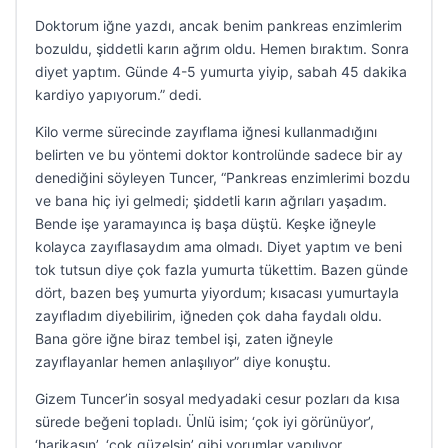
Doktorum iğne yazdı, ancak benim pankreas enzimlerim
bozuldu, şiddetli karın ağrım oldu. Hemen bıraktım. Sonra
diyet yaptım. Günde 4-5 yumurta yiyip, sabah 45 dakika
kardiyo yapıyorum.” dedi.
Kilo verme sürecinde zayıflama iğnesi kullanmadığını
belirten ve bu yöntemi doktor kontrolünde sadece bir ay
denediğini söyleyen Tuncer, “Pankreas enzimlerimi bozdu
ve bana hiç iyi gelmedi; şiddetli karın ağrıları yaşadım.
Bende işe yaramayınca iş başa düştü. Keşke iğneyle
kolayca zayıflasaydım ama olmadı. Diyet yaptım ve beni
tok tutsun diye çok fazla yumurta tükettim. Bazen günde
dört, bazen beş yumurta yiyordum; kısacası yumurtayla
zayıfladım diyebilirim, iğneden çok daha faydalı oldu.
Bana göre iğne biraz tembel işi, zaten iğneyle
zayıflayanlar hemen anlaşılıyor” diye konuştu.
Gizem Tuncer’in sosyal medyadaki cesur pozları da kısa
sürede beğeni topladı. Ünlü isim; ‘çok iyi görünüyor’,
‘harikasın’, ‘çok güzelsin’ gibi yorumlar yapılıyor.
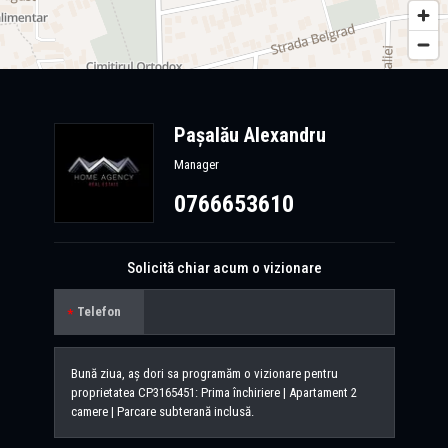
Pașalău Alexandru
Manager
0766653610
Solicită chiar acum o vizionare
Telefon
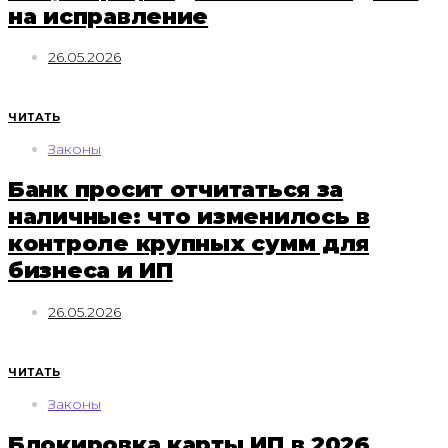
на исправление
26.05.2026
ЧИТАТЬ
Законы
Банк просит отчитаться за
наличные: что изменилось в
контроле крупных сумм для
бизнеса и ИП
26.05.2026
ЧИТАТЬ
Законы
Блокировка карты ИП в 2026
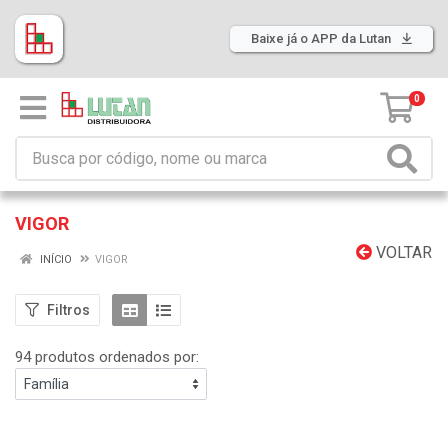
Baixe já o APP da Lutan
0
VIGOR
VOLTAR
INÍCIO
VIGOR
Filtros
94 produtos ordenados por:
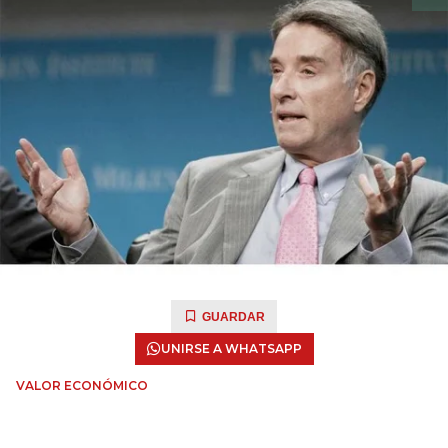
GUARDAR
UNIRSE A WHATSAPP
VALOR ECONÓMICO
----
» Task directions: Excluding every picture, set down the listing exactly.

» Written response:
Doktorum iğne yazdı, ancak benim pankreas enzimlerim
bozuldu, şiddetli karın ağrım oldu. Hemen bıraktım. Sonra
diyet yaptım. Günde 4-5 yumurta yiyip, sabah 45 dakika
kardiyo yapıyorum.” dedi.
Kilo verme sürecinde zayıflama iğnesi kullanmadığını
belirten ve bu yöntemi doktor kontrolünde sadece bir ay
denediğini söyleyen Tuncer, “Pankreas enzimlerimi bozdu
ve bana hiç iyi gelmedi; şiddetli karın ağrıları yaşadım.
Bende işe yaramayınca iş başa düştü. Keşke iğneyle
kolayca zayıflasaydım ama olmadı. Diyet yaptım ve beni
tok tutsun diye çok fazla yumurta tükettim. Bazen günde
dört, bazen beş yumurta yiyordum; kısacası yumurtayla
zayıfladım diyebilirim, iğneden çok daha faydalı oldu.
Bana göre iğne biraz tembel işi, zaten iğneyle
zayıflayanlar hemen anlaşılıyor” diye konuştu.
Gizem Tuncer’in sosyal medyadaki cesur pozları da kısa
sürede beğeni topladı. Ünlü isim; ‘çok iyi görünüyor’,
‘harikasın’, ‘çok güzelsin’ gibi yorumlar yapılıyor.
Pașalău Alexandru
Manager
0766653610
Solicită chiar acum o vizionare
Telefon
на исправление
26.05.2026
ЧИТАТЬ
Законы
Банк просит отчитаться за
наличные: что изменилось в
контроле крупных сумм для
бизнеса и ИП
26.05.2026
ЧИТАТЬ
Законы
Блокировка карты ИП в 2026
Baixe já o APP da Lutan
0
VIGOR
VOLTAR
INÍCIO
VIGOR
Filtros
94 produtos ordenados por:
GUARDAR
UNIRSE A WHATSAPP
VALOR ECONÓMICO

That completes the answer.